Peserta UN 2019 Diminta Mengisi Angket Kesejahteraan Siswa
›
Peserta UN 2019 Diminta...
Iklan
Peserta UN 2019 Diminta Mengisi Angket Kesejahteraan Siswa
Oleh
Laraswati Ariadne Anwar
·3 menit baca
Ujian Nasional kali ini berbeda. Selain harus mengerjakan soal ujian, para siswa juga diminta mengisi angket untuk mengetahui situasi yang memengaruhi pembelajaran.
JAKARTA, KOMPAS — Pemerintah mengkaji tingkat kesejahteraan siswa untuk memahami faktor-faktor yang membantu mendukung siswa dalam memahami pembelajaran. Untuk mengetahui hal ini, dibuat angket kesejahteraan siswa yang akan disisipkan di soal Ujian nasional 2019.

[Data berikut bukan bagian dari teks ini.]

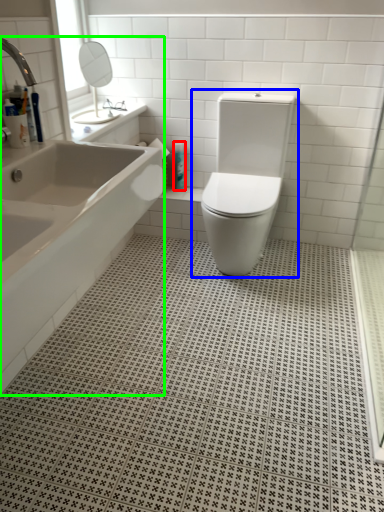 Question: Estimate the real-world distances between objects in this image. Which object is closer to toiletry (highlighted by a red box), toilet (highlighted by a blue box) or bathtub (highlighted by a green box)?

Choices:
 (A) toilet
 (B) bathtub

Answer: (A) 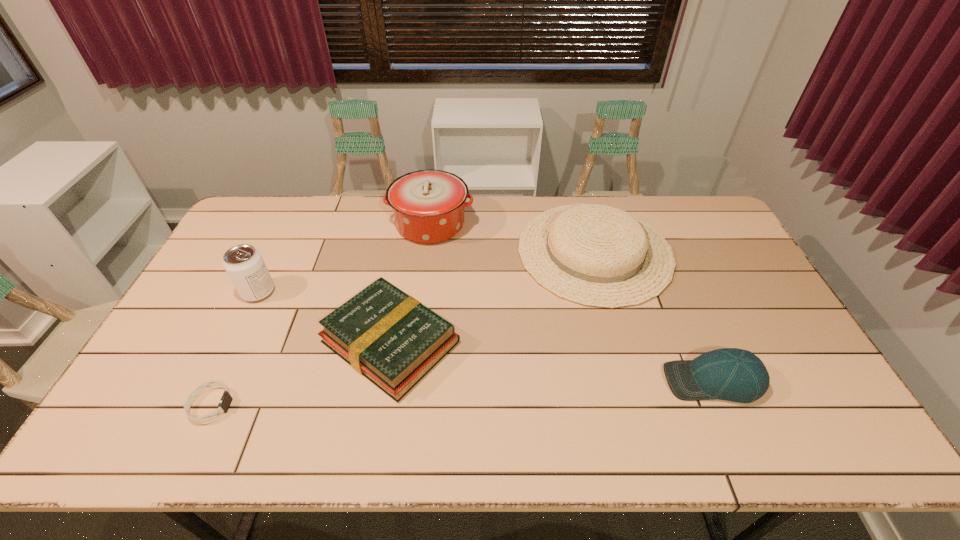 What are the coordinates of `casserole` in the screenshot? It's located at (428, 205).

Where is `soda can`? Image resolution: width=960 pixels, height=540 pixels. soda can is located at coordinates (243, 263).

The width and height of the screenshot is (960, 540). I want to click on sunhat, so click(595, 255).

At what (x,y) coordinates should I click in order to perform the action: click on baseball cap. Please return your answer as a coordinate pair (x, y). The height and width of the screenshot is (540, 960). Looking at the image, I should click on (731, 374).

What are the coordinates of `hardback book` in the screenshot? It's located at (392, 339).

Locate an element on the screen. Image resolution: width=960 pixels, height=540 pixels. wristband is located at coordinates (226, 399).

The image size is (960, 540). I want to click on free space located on the front of the casserole, so click(x=420, y=314).

This screenshot has height=540, width=960. In order to click on free space located on the back of the soda can in this screenshot , I will do `click(296, 214)`.

The image size is (960, 540). I want to click on free spot located 0.170m on the left of the sunhat, so click(x=468, y=252).

This screenshot has width=960, height=540. In order to click on free space located on the left of the baseball cap in this screenshot , I will do `click(574, 381)`. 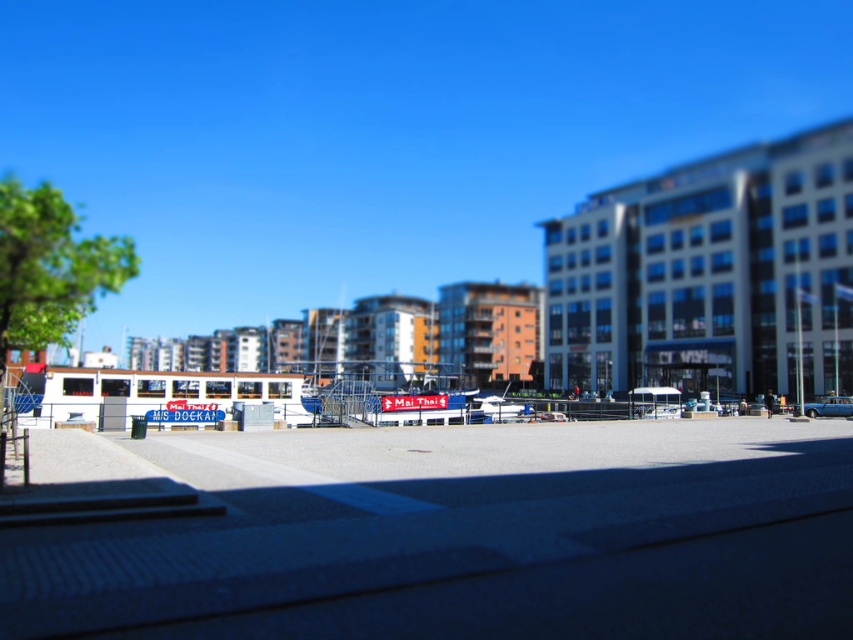 Question: Can you confirm if blue metallic car at center-right is thinner than blue metallic car at center?

Choices:
 (A) no
 (B) yes

Answer: (A)

Question: Does silver metallic car at center have a larger size compared to blue metallic car at center?

Choices:
 (A) no
 (B) yes

Answer: (A)

Question: Among these objects, which one is nearest to the camera?

Choices:
 (A) silver metallic car at center
 (B) blue metallic car at center-right
 (C) blue metallic car at center

Answer: (C)

Question: Estimate the real-world distances between objects in this image. Which object is farther from the silver metallic car at center?

Choices:
 (A) blue metallic car at center-right
 (B) blue metallic car at center

Answer: (A)

Question: Which object is positioned farthest from the blue metallic car at center?

Choices:
 (A) silver metallic car at center
 (B) blue metallic car at center-right

Answer: (B)

Question: Is silver metallic car at center bigger than blue metallic car at center?

Choices:
 (A) no
 (B) yes

Answer: (A) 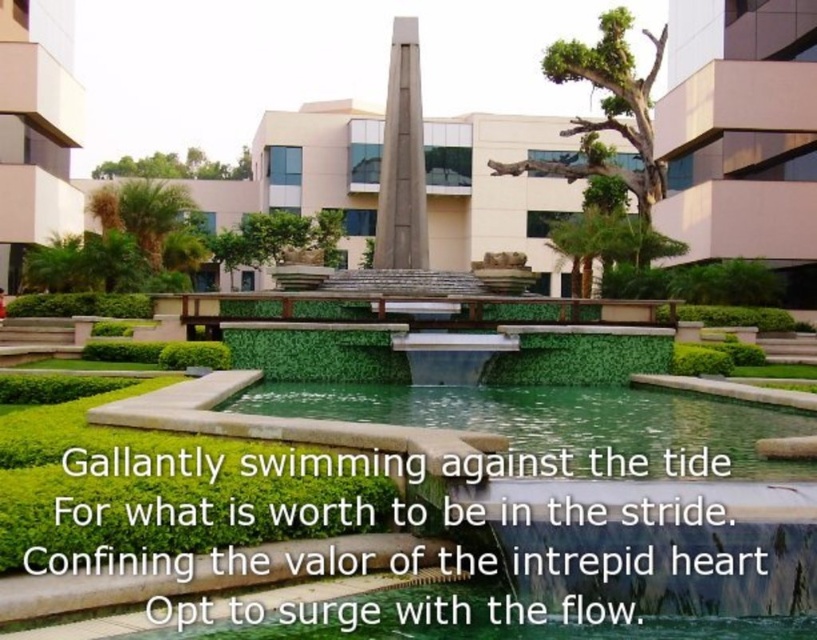 Which is more to the right, green smooth water at center or slate gray stone obelisk at center?

green smooth water at center is more to the right.

Is point (730, 474) positioned in front of point (413, 220)?

Yes, it is in front of point (413, 220).

Find the location of a particular element. green smooth water at center is located at coordinates (565, 422).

Hasil angket ini tidak memengaruhi nilai ujian, tetapi akan diberikan kepada sekolah sebagai masukan untuk memastikan segala dukungan ilmiah, pedagogis, dan moral untuk siswa terpenuhi.
Angket ini mengikuti contoh yang dilakukan oleh tes PISA (Program Asesmen Siswa Internasional). Angket itu berisi pertanyaan-pertanyaan untuk mengungkapkan kondisi kesejahteraan siswa, tingkat kebahagiaan, suasana psikologis, dan pandangan siswa terkait keterlibatan orangtua serta guru dalam proses pendidikan yang mereka alami. Keseluruhannya adalah faktor yang memengaruhi pembelajaran.

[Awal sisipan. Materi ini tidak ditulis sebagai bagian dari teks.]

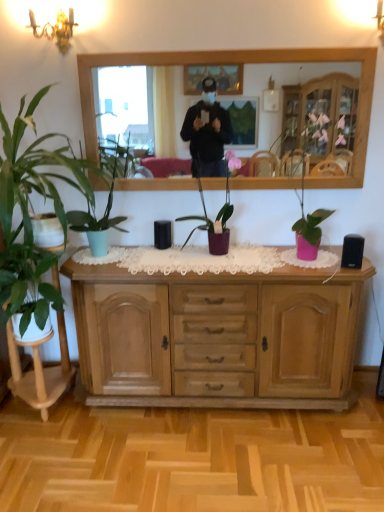 At what (x,y) coordinates should I click in order to perform the action: click on free space in front of light brown wood cabinet at center. Please return your answer as a coordinate pair (x, y). The width and height of the screenshot is (384, 512). Looking at the image, I should click on (226, 457). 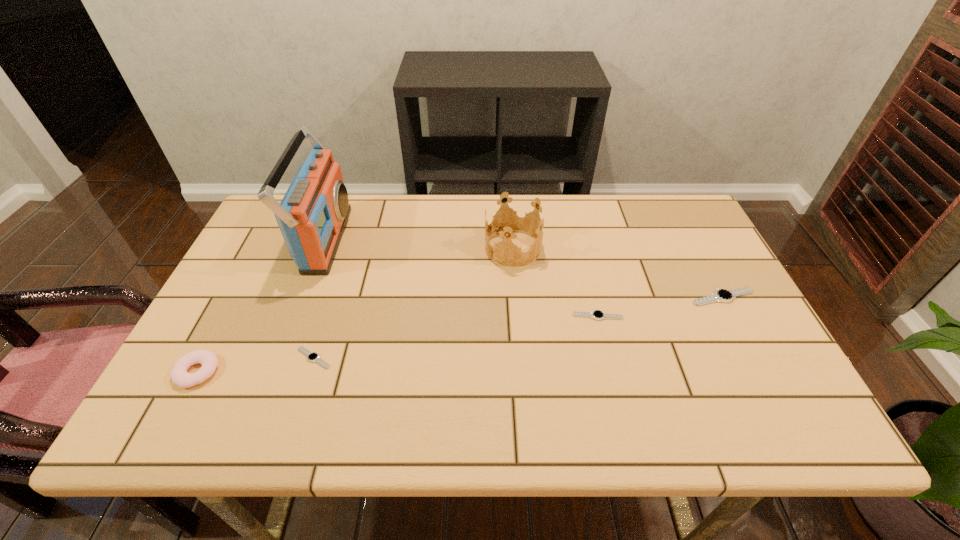 I want to click on the nearest watch, so click(314, 357).

This screenshot has height=540, width=960. Identify the location of the leftmost watch. (314, 357).

Find the location of a particular element. This screenshot has width=960, height=540. the second farthest watch is located at coordinates (597, 314).

This screenshot has width=960, height=540. I want to click on the fifth object from left to right, so click(597, 314).

I want to click on the fourth nearest object, so click(x=721, y=295).

You are a GUI agent. You are given a task and a screenshot of the screen. Output one action in this format:
    pyautogui.click(x=<x>, y=<y>)
    Task: Click on the rightmost object
    The height and width of the screenshot is (540, 960).
    Given the screenshot: What is the action you would take?
    pyautogui.click(x=721, y=295)

The width and height of the screenshot is (960, 540). Find the location of `radio receiver`. radio receiver is located at coordinates (312, 216).

The height and width of the screenshot is (540, 960). What are the coordinates of `the third object from right to left` in the screenshot? It's located at (514, 221).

“Sering kali faktor-faktor ini dinegasikan di lapangan. Siswa yang performa UN-nya buruk tidak langsung berarti ia tidak pandai. Terdapat faktor-faktor non akademik yang menentukan kesuksesan seseorang,” kata Kepala Badan Penelitian dan Pengembangan Kementerian Pendidikan dan Kebudayaan Totok Suprayitno dalam jumpa pers mengenai Ujian Nasional (UN) 2019 di Jakarta, Kamis (21/3/2019).

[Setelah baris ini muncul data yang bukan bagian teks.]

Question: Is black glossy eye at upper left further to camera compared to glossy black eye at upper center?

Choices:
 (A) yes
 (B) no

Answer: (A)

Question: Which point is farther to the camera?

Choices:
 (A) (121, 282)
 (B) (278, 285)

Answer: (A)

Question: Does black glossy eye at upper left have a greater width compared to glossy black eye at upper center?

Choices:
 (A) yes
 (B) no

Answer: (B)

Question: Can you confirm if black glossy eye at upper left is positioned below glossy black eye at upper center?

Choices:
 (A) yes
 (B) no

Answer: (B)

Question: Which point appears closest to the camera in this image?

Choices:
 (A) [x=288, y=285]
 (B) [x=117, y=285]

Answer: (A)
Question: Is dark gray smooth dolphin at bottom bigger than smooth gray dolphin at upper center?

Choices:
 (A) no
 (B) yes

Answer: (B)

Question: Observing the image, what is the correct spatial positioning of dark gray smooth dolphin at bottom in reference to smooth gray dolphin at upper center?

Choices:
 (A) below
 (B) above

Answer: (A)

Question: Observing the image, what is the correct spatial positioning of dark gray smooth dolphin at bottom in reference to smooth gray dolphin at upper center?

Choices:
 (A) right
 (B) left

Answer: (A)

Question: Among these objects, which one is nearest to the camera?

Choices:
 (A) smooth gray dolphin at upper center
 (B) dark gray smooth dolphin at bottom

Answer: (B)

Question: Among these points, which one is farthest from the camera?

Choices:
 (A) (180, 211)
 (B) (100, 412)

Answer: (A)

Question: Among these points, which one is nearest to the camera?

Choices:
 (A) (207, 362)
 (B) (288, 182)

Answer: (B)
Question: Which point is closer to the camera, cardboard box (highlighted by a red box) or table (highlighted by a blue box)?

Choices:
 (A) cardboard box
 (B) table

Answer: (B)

Siswa yang performa UN-nya buruk tidak langsung berarti ia tidak pandai. Terdapat faktor-faktor non akademik yang menentukan kesuksesan seseorang.
Kemdikbud melalui Balitbang akan mengolah angket yang telah diisi para siswa tersebut untuk melihat secara makro situasi pendidikan berdasar nilai intrinsik yang tidak kasat mata. Hasilnya akan diberikan kepada Direktorat Jenderal Guru dan Tenaga Kependidikan Kemdikbud agar menjadi materi dalam pelatihan peningkatan kompetensi guru. Di saat yang sama, sekolah-sekolah akan diberikan analisanya agar bisa mengubah iklim pendidikannya menjadi pro anak.
“Salah satu bentuknya ialah melihat indeks kebahagiaan siswa di rumah dan di sekolah. Dari sini bisa digunakan untuk strategi pembelajaran yang ramah anak dan bisa mengembangkan minat siswa,” ujar Totok.
Pada kesempatan berbeda, peneliti dari Pusat Studi Pendidikan dan Kebijakan Nisa Felicia mengutarakan, tingkat pendapatan orangtua, lingkungan rumah dan sekolah, literasi finansial keluarga, dan tingkat pendidikan orangtua erat berpengaruh dengan persepsi keluarga terhadap pendidikan. Komposisi kaya dan miskin di sekolah sangat menentukan kinerja siswa. Jangan sampai kesenjangan ini terus dibiarkan.
Tingkat pendapatan orangtua, lingkungan rumah dan sekolah, literasi finansial keluarga, dan tingkat pendidikan orangtua erat berpengaruh dengan persepsi keluarga terhadap pendidikan.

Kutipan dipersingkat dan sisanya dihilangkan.